Albisteak
La Conférence Mondiale sur le Tamoul donne le futur ordre du jour de l'ancienne langue

Lorsque la mousson toucha le cône Sud du sous-continent asiatique, en juin, Coimbatore avait un air différent. En chantonnant au rythme des sons d'un festival de littérature, culture et art, et rayonnant par la présence de quelque 3 000 délégués de 50 pays, cette ville de Tamil Nadu connue en Asie comme un centre de la puissante industrie indienne de haute technologie, devenait le siège de la Conférence Mondiale sur le Tamoul Classique (World Classical Tamil Conference), une présentation complète de l'unicité spécifique de la langue tamoul.
C'était la première rencontre internationale d'une telle ampleur depuis qu'en 2004, le Gouvernement Central de l'Inde accorda au tamoul, la langue dont la littérature est la plus ancienne des langues parlées dans le monde, le statut de « langue classique ». La conférence est devenu une démonstration d'affirmation culturelle et artistique marquée par la présence de différentes personnalités allant de quelques célébrités de Bollywood (l'industrie du cinéma indien basée à Mumbai, l'ex Bombay), jusqu'à des académiciens d'excellente réputation intellectuelle.
La musique du vainqueur de l'Oscar A.R. Rahman et les effets visuels du directeur de cinéma Rajiv Menon traversèrent la ville sur les écrans géants montés sur des camions. À l'intérieur des murs de la Conférence, le travail commençait avec un hommage à Asko Parpola, un chercheur finlandais de langues dravidiennes qui considère que l'ancien tamoul est une route linguistique pour découvrir les mystères des inscriptions de la Vallée de l'Indus. La protéiforme foire culturelle continua à discuter sur des clichés comme l'impact d'écrivains Dalit (auparavant connus comme les « intouchables ») et des femmes écrivains et l'effet de l'existentialisme moderne sur la littérature tamoul.

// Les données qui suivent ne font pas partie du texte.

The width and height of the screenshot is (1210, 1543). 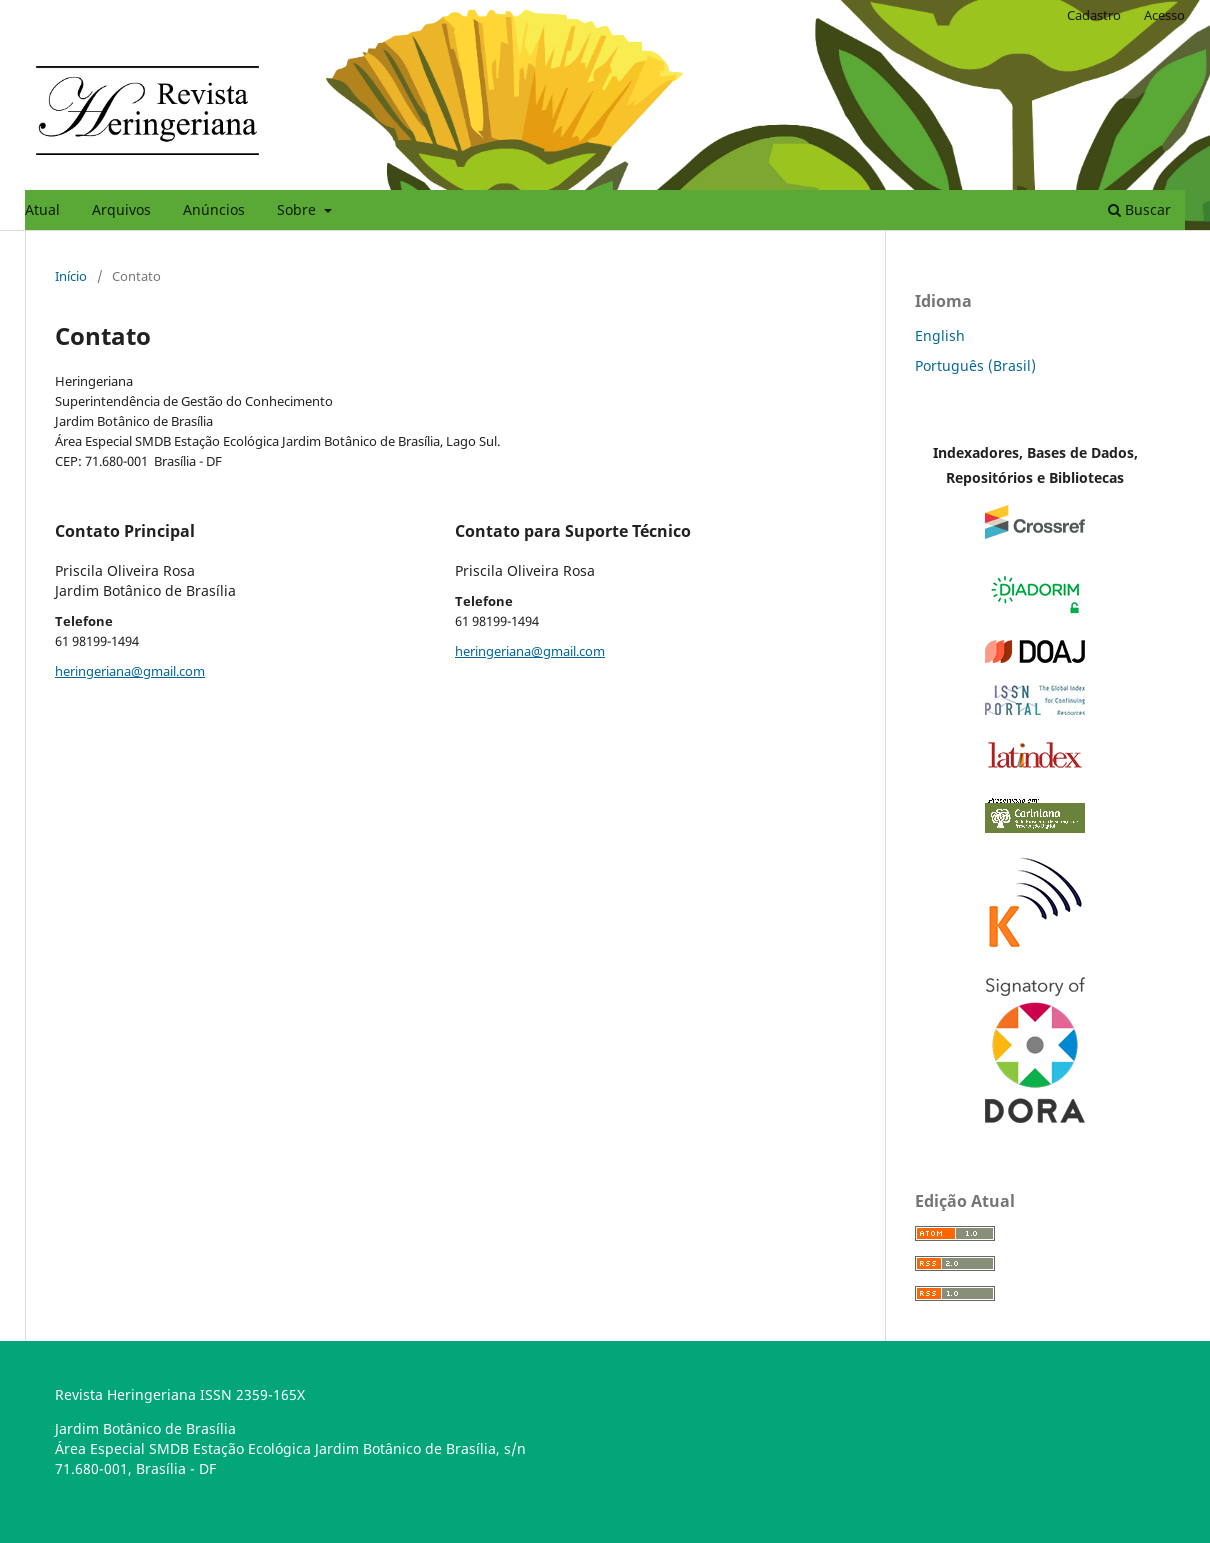 What do you see at coordinates (298, 209) in the screenshot?
I see `Sobre` at bounding box center [298, 209].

La Conférence Mondiale sur le Tamoul Classique mis également en évidence la double nécessité de protéger les racines de la narration et les traditions poétiques indigènes. En même temps, la conférence souligna l'opportunité d'augmenter la distribution de spectacles artistiques et culturels en langue tamoul pour articuler les sensibilités du présent à une époque de globalisations dans laquelle les règles de vie dépassent les frontières traditionnelles sociales, économiques, de caste et de religion.
Cependant, la Conférence Mondiale sur le Tamoul Classique apporta aussi de l'eau au ruisseau politique. Des critiques locaux ont fait remarquer que la conférence a coûté un chiffre énorme équivalent à plus de 68 millions d'euros et qu'elle a été organisée à peine plus d'un an après la défaite des Tigres de libération de I'llam tamoul (LTTE) au Sri Lanka. Selon ces voix critiques, le choix de la date ne serait pas dû au hasard parce que l'idée de la conférence fut lancée à un moment où les partis de l'opposition au Tamil Nadu attaquèrent le Président du gouvernement de Tamil Nadu, M. Karunanidhi, celui-ci n'ayant pas fait le nécessaire pour sauver la population tamoul du Sri Lanka après la fin de la guerre avec l'état voisin sur l'île. Ces observateurs ont souligné que l'objectif principal de la Conférence est de fixer le chef du parti du gouvernement comme chef de la cause tamoul et de la langue tamoul avant les élections de l'assemblée parlementaire de Tamil Nadu, prévues très prochainement.
La fierté sincère dans la défense de la langue tamoul, avec un brin d'opportunisme politique, ont fait de la Conférence Mondiale sur le Tamoul un moyen de projeter les gloires passées et présentes d'une langue plus ancienne que le sanskrit, et pour lancer de nouveaux objectifs dans les deux contextes : celui de l'Inde et celui du monde globalisé. Le Premier Ministre, M. Karunanidhi, a demandé que le tamoul soit déclaré langue officielle du Gouvernement de l'Union de Indienne à Delhi, et au Tribunal Supérieur de Madras. Le premier ministre de l'Etat a également déclaré qu'il devrait y avoir des priorités dans l'emploi à Tamil Nadu pour ceux qui connaissent le tamoul.